WHAT YOU NEED TO DO => Each line of the listing below that includes "huelga" should be reported.

DATA RECORDS =>

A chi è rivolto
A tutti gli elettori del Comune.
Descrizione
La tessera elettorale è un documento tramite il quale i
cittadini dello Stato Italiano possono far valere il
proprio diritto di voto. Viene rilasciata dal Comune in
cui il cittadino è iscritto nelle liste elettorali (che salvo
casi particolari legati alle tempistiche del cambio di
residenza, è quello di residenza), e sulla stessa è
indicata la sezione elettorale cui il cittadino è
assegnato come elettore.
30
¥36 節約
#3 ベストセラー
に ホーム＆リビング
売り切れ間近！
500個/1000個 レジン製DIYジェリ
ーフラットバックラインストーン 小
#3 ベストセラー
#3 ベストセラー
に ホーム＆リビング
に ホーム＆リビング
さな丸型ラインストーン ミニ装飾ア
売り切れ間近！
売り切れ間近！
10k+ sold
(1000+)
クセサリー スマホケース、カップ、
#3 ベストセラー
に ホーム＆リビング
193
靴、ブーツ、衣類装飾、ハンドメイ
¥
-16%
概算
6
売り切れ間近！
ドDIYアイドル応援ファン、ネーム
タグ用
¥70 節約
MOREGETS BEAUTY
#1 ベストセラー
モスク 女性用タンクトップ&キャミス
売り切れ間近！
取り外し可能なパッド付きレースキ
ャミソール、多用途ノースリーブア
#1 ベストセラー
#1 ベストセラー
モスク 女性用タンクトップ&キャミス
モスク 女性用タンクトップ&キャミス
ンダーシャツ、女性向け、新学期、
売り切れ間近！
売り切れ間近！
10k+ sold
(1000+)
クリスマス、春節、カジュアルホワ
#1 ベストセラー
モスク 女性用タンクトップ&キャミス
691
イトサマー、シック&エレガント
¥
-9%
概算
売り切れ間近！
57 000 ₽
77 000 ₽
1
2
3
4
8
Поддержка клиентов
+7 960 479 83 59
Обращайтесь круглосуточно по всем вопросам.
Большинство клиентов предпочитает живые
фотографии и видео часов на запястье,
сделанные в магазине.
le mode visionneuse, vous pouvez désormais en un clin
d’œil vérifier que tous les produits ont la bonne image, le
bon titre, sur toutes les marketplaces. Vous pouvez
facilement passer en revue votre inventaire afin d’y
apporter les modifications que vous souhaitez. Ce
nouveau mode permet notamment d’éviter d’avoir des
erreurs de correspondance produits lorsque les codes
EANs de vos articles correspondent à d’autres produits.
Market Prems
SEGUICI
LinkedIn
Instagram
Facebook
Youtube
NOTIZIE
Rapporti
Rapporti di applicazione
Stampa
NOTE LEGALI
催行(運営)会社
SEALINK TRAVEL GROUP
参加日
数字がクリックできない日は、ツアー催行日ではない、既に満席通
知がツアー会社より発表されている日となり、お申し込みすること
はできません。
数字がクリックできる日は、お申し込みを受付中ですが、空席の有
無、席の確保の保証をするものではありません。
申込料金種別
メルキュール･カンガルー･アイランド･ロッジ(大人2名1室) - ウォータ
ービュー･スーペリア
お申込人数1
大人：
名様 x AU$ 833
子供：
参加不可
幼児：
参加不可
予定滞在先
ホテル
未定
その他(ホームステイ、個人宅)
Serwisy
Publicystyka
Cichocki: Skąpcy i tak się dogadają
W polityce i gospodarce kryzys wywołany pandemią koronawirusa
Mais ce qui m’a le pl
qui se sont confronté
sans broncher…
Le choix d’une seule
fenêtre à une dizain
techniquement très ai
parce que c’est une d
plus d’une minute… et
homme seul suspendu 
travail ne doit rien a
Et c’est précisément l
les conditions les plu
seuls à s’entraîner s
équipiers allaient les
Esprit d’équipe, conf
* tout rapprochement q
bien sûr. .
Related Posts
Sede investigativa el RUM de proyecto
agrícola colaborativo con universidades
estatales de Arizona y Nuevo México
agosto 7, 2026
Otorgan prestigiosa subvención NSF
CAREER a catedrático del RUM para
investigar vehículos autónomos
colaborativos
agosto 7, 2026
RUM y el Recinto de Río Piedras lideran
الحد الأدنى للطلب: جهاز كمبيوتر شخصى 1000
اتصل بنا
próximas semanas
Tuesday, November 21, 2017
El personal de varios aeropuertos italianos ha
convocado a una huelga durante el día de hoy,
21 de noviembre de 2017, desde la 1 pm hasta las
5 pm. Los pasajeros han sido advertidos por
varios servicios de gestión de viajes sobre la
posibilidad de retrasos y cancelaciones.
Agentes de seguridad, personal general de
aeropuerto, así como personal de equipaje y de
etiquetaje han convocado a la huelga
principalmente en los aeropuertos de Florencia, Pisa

TASK RESPONSE =>
convocado a una huelga durante el día de hoy,
etiquetaje han convocado a la huelga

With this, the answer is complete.